Through the line with "because overpopulation will" and starting from the first line, return the records below word for word, with pictures left out.

Extracted page text data
--- START ---
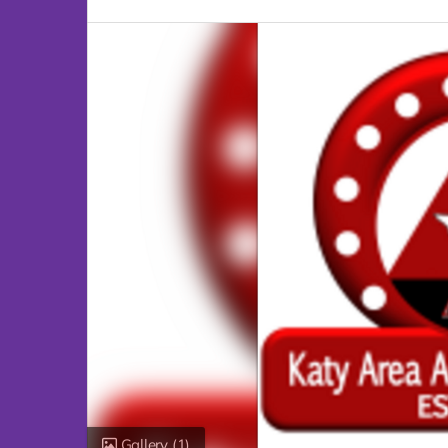
Gallery
(1)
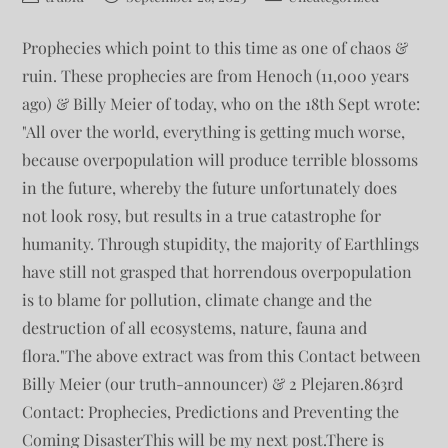
Prophecies which point to this time as one of chaos &
ruin. These prophecies are from Henoch (11,000 years
ago) & Billy Meier of today, who on the 18th Sept wrote:
"All over the world, everything is getting much worse,
because overpopulation will produce terrible blossoms
in the future, whereby the future unfortunately does
not look rosy, but results in a true catastrophe for
humanity. Through stupidity, the majority of Earthlings
have still not grasped that horrendous overpopulation
is to blame for pollution, climate change and the
destruction of all ecosystems, nature, fauna and
flora."The above extract was from this Contact between
Billy Meier (our truth-announcer) & 2 Plejaren.863rd
Contact: Prophecies, Predictions and Preventing the
Coming DisasterThis will be my next post.There is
--- END ---
Result of the exercise -
Gallery
(1)
Prophecies which point to this time as one of chaos &
ruin. These prophecies are from Henoch (11,000 years
ago) & Billy Meier of today, who on the 18th Sept wrote:
"All over the world, everything is getting much worse,
because overpopulation will produce terrible blossoms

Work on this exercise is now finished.